Fidelity Digital Assets also released its Bitcoin Investment Report this week, which shows how a portfolio with 1 to 3 percent of Bitcoin allocations (BTC) can outperform traditional allocations over various periods of time.

The report also highlights how Bitcoin’s market value can increase even if it manages to attract a fraction of the $ 13.4 trillion alternative investment market or the $ 50.3 trillion bond market.

To date, around 13 public companies have committed nearly $ 6.8 billion in Bitcoin investments to date, according to Coin98 Analytics. Although total corporate investment does not exceed 3.2% of the current market value of bitcoin, there is an encouraging sign that investments are increasing regularly.

If this trend continues and more institutional investors enter the cryptocurrency space, the bitcoin price could rise dramatically.

Let’s analyze the top 10 cryptocurrencies to find out the trend in the markets.

Bitcoin / USD
Bitcoin (BTC) broke through the $ 11,500 resistance and rose to $ 11,719 on October 12th, but the bulls were unable to hold. This indicates that higher levels are attractive to selling traders in the short term.

The Bitcoin / USD has been correcting for the past 2 days, but on the positive side, the bulls have managed to keep the pair above $ 11,178.

The high of the 20-day exponential moving average ($ 10,999) and the RSI over 60 indicate that the bulls have an advantage.

If the buyers manage to push the price and hold above 11560, the pair can pick up speed and resume the uptrend. The first growth target is $ 12,048, and if this level is increased, the uptrend might reach $ 12,460.

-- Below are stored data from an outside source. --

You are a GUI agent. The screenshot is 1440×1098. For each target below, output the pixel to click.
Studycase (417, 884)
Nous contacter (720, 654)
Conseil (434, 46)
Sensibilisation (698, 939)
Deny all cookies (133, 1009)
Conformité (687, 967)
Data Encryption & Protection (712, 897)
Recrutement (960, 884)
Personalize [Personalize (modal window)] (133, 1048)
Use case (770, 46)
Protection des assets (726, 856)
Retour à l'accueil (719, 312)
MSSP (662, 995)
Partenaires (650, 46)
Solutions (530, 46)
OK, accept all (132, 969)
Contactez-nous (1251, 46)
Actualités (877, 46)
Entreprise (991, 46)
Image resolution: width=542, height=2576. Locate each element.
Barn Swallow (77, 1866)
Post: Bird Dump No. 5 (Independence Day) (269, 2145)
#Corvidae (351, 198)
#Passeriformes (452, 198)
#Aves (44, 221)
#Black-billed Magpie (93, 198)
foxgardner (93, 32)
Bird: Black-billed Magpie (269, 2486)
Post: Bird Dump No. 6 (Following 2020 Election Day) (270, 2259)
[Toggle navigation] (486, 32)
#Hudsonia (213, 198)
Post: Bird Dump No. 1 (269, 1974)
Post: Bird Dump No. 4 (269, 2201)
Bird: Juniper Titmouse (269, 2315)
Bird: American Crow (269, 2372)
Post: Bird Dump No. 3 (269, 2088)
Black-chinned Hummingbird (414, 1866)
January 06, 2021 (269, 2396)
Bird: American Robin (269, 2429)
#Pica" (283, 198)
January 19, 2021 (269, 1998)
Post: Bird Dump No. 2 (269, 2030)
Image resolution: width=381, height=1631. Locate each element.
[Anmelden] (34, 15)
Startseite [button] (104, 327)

This bullish view will become invalid if the pair continues to weaken from the current level and breaks below the 20 day moving average. Such a move would mean poor progress.

The bears are defending the $ 395 resistance to keep Ether (ETH) between $ 395 and $ 308. However, the gradually increasing 20 day moving average ($ 363) and the RSI indicator in positive territory suggest less advantage for the bulls.

If the bulls buy the dip to the moving average, the ETH / USD pair may attempt to rise above $ 395. If successful, the pair could rise, which could reach recent highs of $ 488,134.

Contrary to this assumption, if the sellers dip below the moving average, the pair may fall to an uptrend line. If the pair returns from this support, the bears will try to push the price above $ 395.

Conversely, if the price falls below the uptrend line, it can sustain the pair’s range for several more days.

XRP / US Dollar
The bulls failed to push XRP above $ 0.26 and thus an inverted head and shoulders was not completed. The moving averages have been flat and the RSI has decreased to the midpoint, indicating a balance between supply and demand.

If the bears drop and keep the price below the moving average, the alt currency can be consolidated for a few more days.

Conversely, if the XRP / USD pair bounces off the 20-day moving average ($ 0.248), the bulls will make an effort to push the price above the upper resistance.

If they manage to close (UTC) above $ 0.26, then the inverted head and shoulders would be completed. This may start to rise, which may rise to $ 0.303746.

The failure of the bears to push Bitcoin Cash (BCH) down during the 20-day moving average ($ 234) on October 12 showed no selling pressure at lower levels. Traders saw this as a buying opportunity, and on October 13th it pushed the price over the highest resistance to $ 242.

The moving averages are nearing the completion of the bullish crossover, and the RSI rose above 68, indicating that the bulls are in control of the market. They will now try to push the BCH / USD pair up to $ 280 and up to $ 300.

However, bears are unlikely to give in so easily. They will make another attempt to bring the price back below the $ 242 and the 20 day moving average.